I’m used to being fairly active and keeping myself as fit as possible however a few years ago I somehow sustained a high hamstring injury which refused to heal. Not only was it in a hard to reach place so physio or any kind of treatment was embarrassing and intrusive - high into the *thutt* (where the thigh meets the butt, as Amy says!) and on into the high groin - it was also very debilitating. I was unable to walk easily up and down stairs, step up and down a kerb, get in or out of the car, reach down to tie my laces or wiggle my foot into a trainer. I couldn’t even do core work such as hold a plank position or do squats. This is how I healed, and what I learnt along the way:
1. I didn’t know we had three major hamstring muscles let alone where they were! I’m one of those people who researches literally everything (I always have to know how and why!), I thought I’d research the hell out of my injury and make a plan from there and all would be well. I soon realised that, whilst there was plenty of information about ordinary hamstring and groin strains, none of it seemed to match what I was experiencing. It took a while to work it all out even after several physio appointments, and when I thought I had identified it, there was still a lack of practical information on injury and recovery. So I’m partly writing this in case it is helpful to anyone experiencing the same thing!

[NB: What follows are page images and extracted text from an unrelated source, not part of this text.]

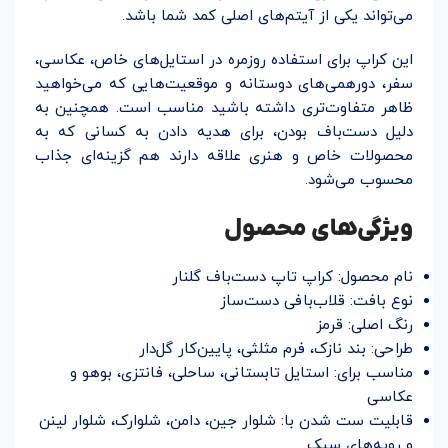
می‌تواند یکی از آیتم‌های اصلی کمد شما باشد.
این کراپ برای استفاده روزمره در استایل‌های خاص، عکاسی،
سفر، دورهمی‌های دوستانه و موقعیت‌هایی که می‌خواهید
ظاهر متفاوت‌تری داشته باشید مناسب است. همچنین به
دلیل دست‌باف بودن، برای هدیه دادن به کسانی که به
محصولات خاص و هنری علاقه دارند هم گزینه‌ای جذاب
محسوب می‌شود.
ویژگی‌های محصول
نام محصول: کراپ تاپ دست‌باف گلنار
نوع بافت: قلاب‌بافی دست‌ساز
رنگ اصلی: قرمز
طراحی: بند نازک، فرم مثلثی، پایین‌کار گل‌دار
مناسب برای: استایل تابستانی، ساحلی، فانتزی، بوهو و
عکاسی
قابلیت ست شدن با: شلوار جین، دامن، شلوارک، شلوار لینن
و رویه‌های سبک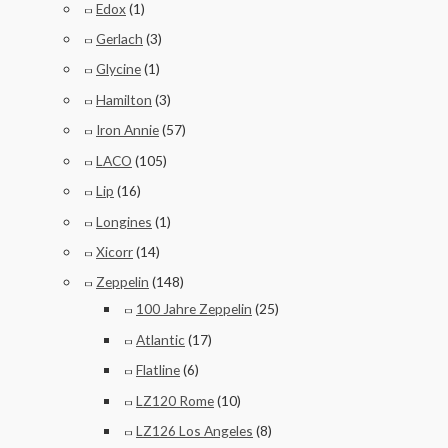
Edox
(1)
Gerlach
(3)
Glycine
(1)
Hamilton
(3)
Iron Annie
(57)
LACO
(105)
Lip
(16)
Longines
(1)
Xicorr
(14)
Zeppelin
(148)
100 Jahre Zeppelin
(25)
Atlantic
(17)
Flatline
(6)
LZ120 Rome
(10)
LZ126 Los Angeles
(8)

2. I had to learn how to be very, very patient (not one of my strong points!): repetitive physio exercises DO work - but it’s so hard to keep doing them. You have to be very patient, determined and resilient. I faithfully completed all exercises my physio prescribed which included walking backwards on a treadmill at the gym! If you’ve never had to do it then I can tell you that you’ll feel very stupid (and yes, there was some mansplaining about the best way to use a treadmill!), but by that point, I’d have done anything. Those early stage, repetitive exercises are so important for strength and conditioning so I had high hopes that I was on the right track. However despite working hard, the hamstring was still painful.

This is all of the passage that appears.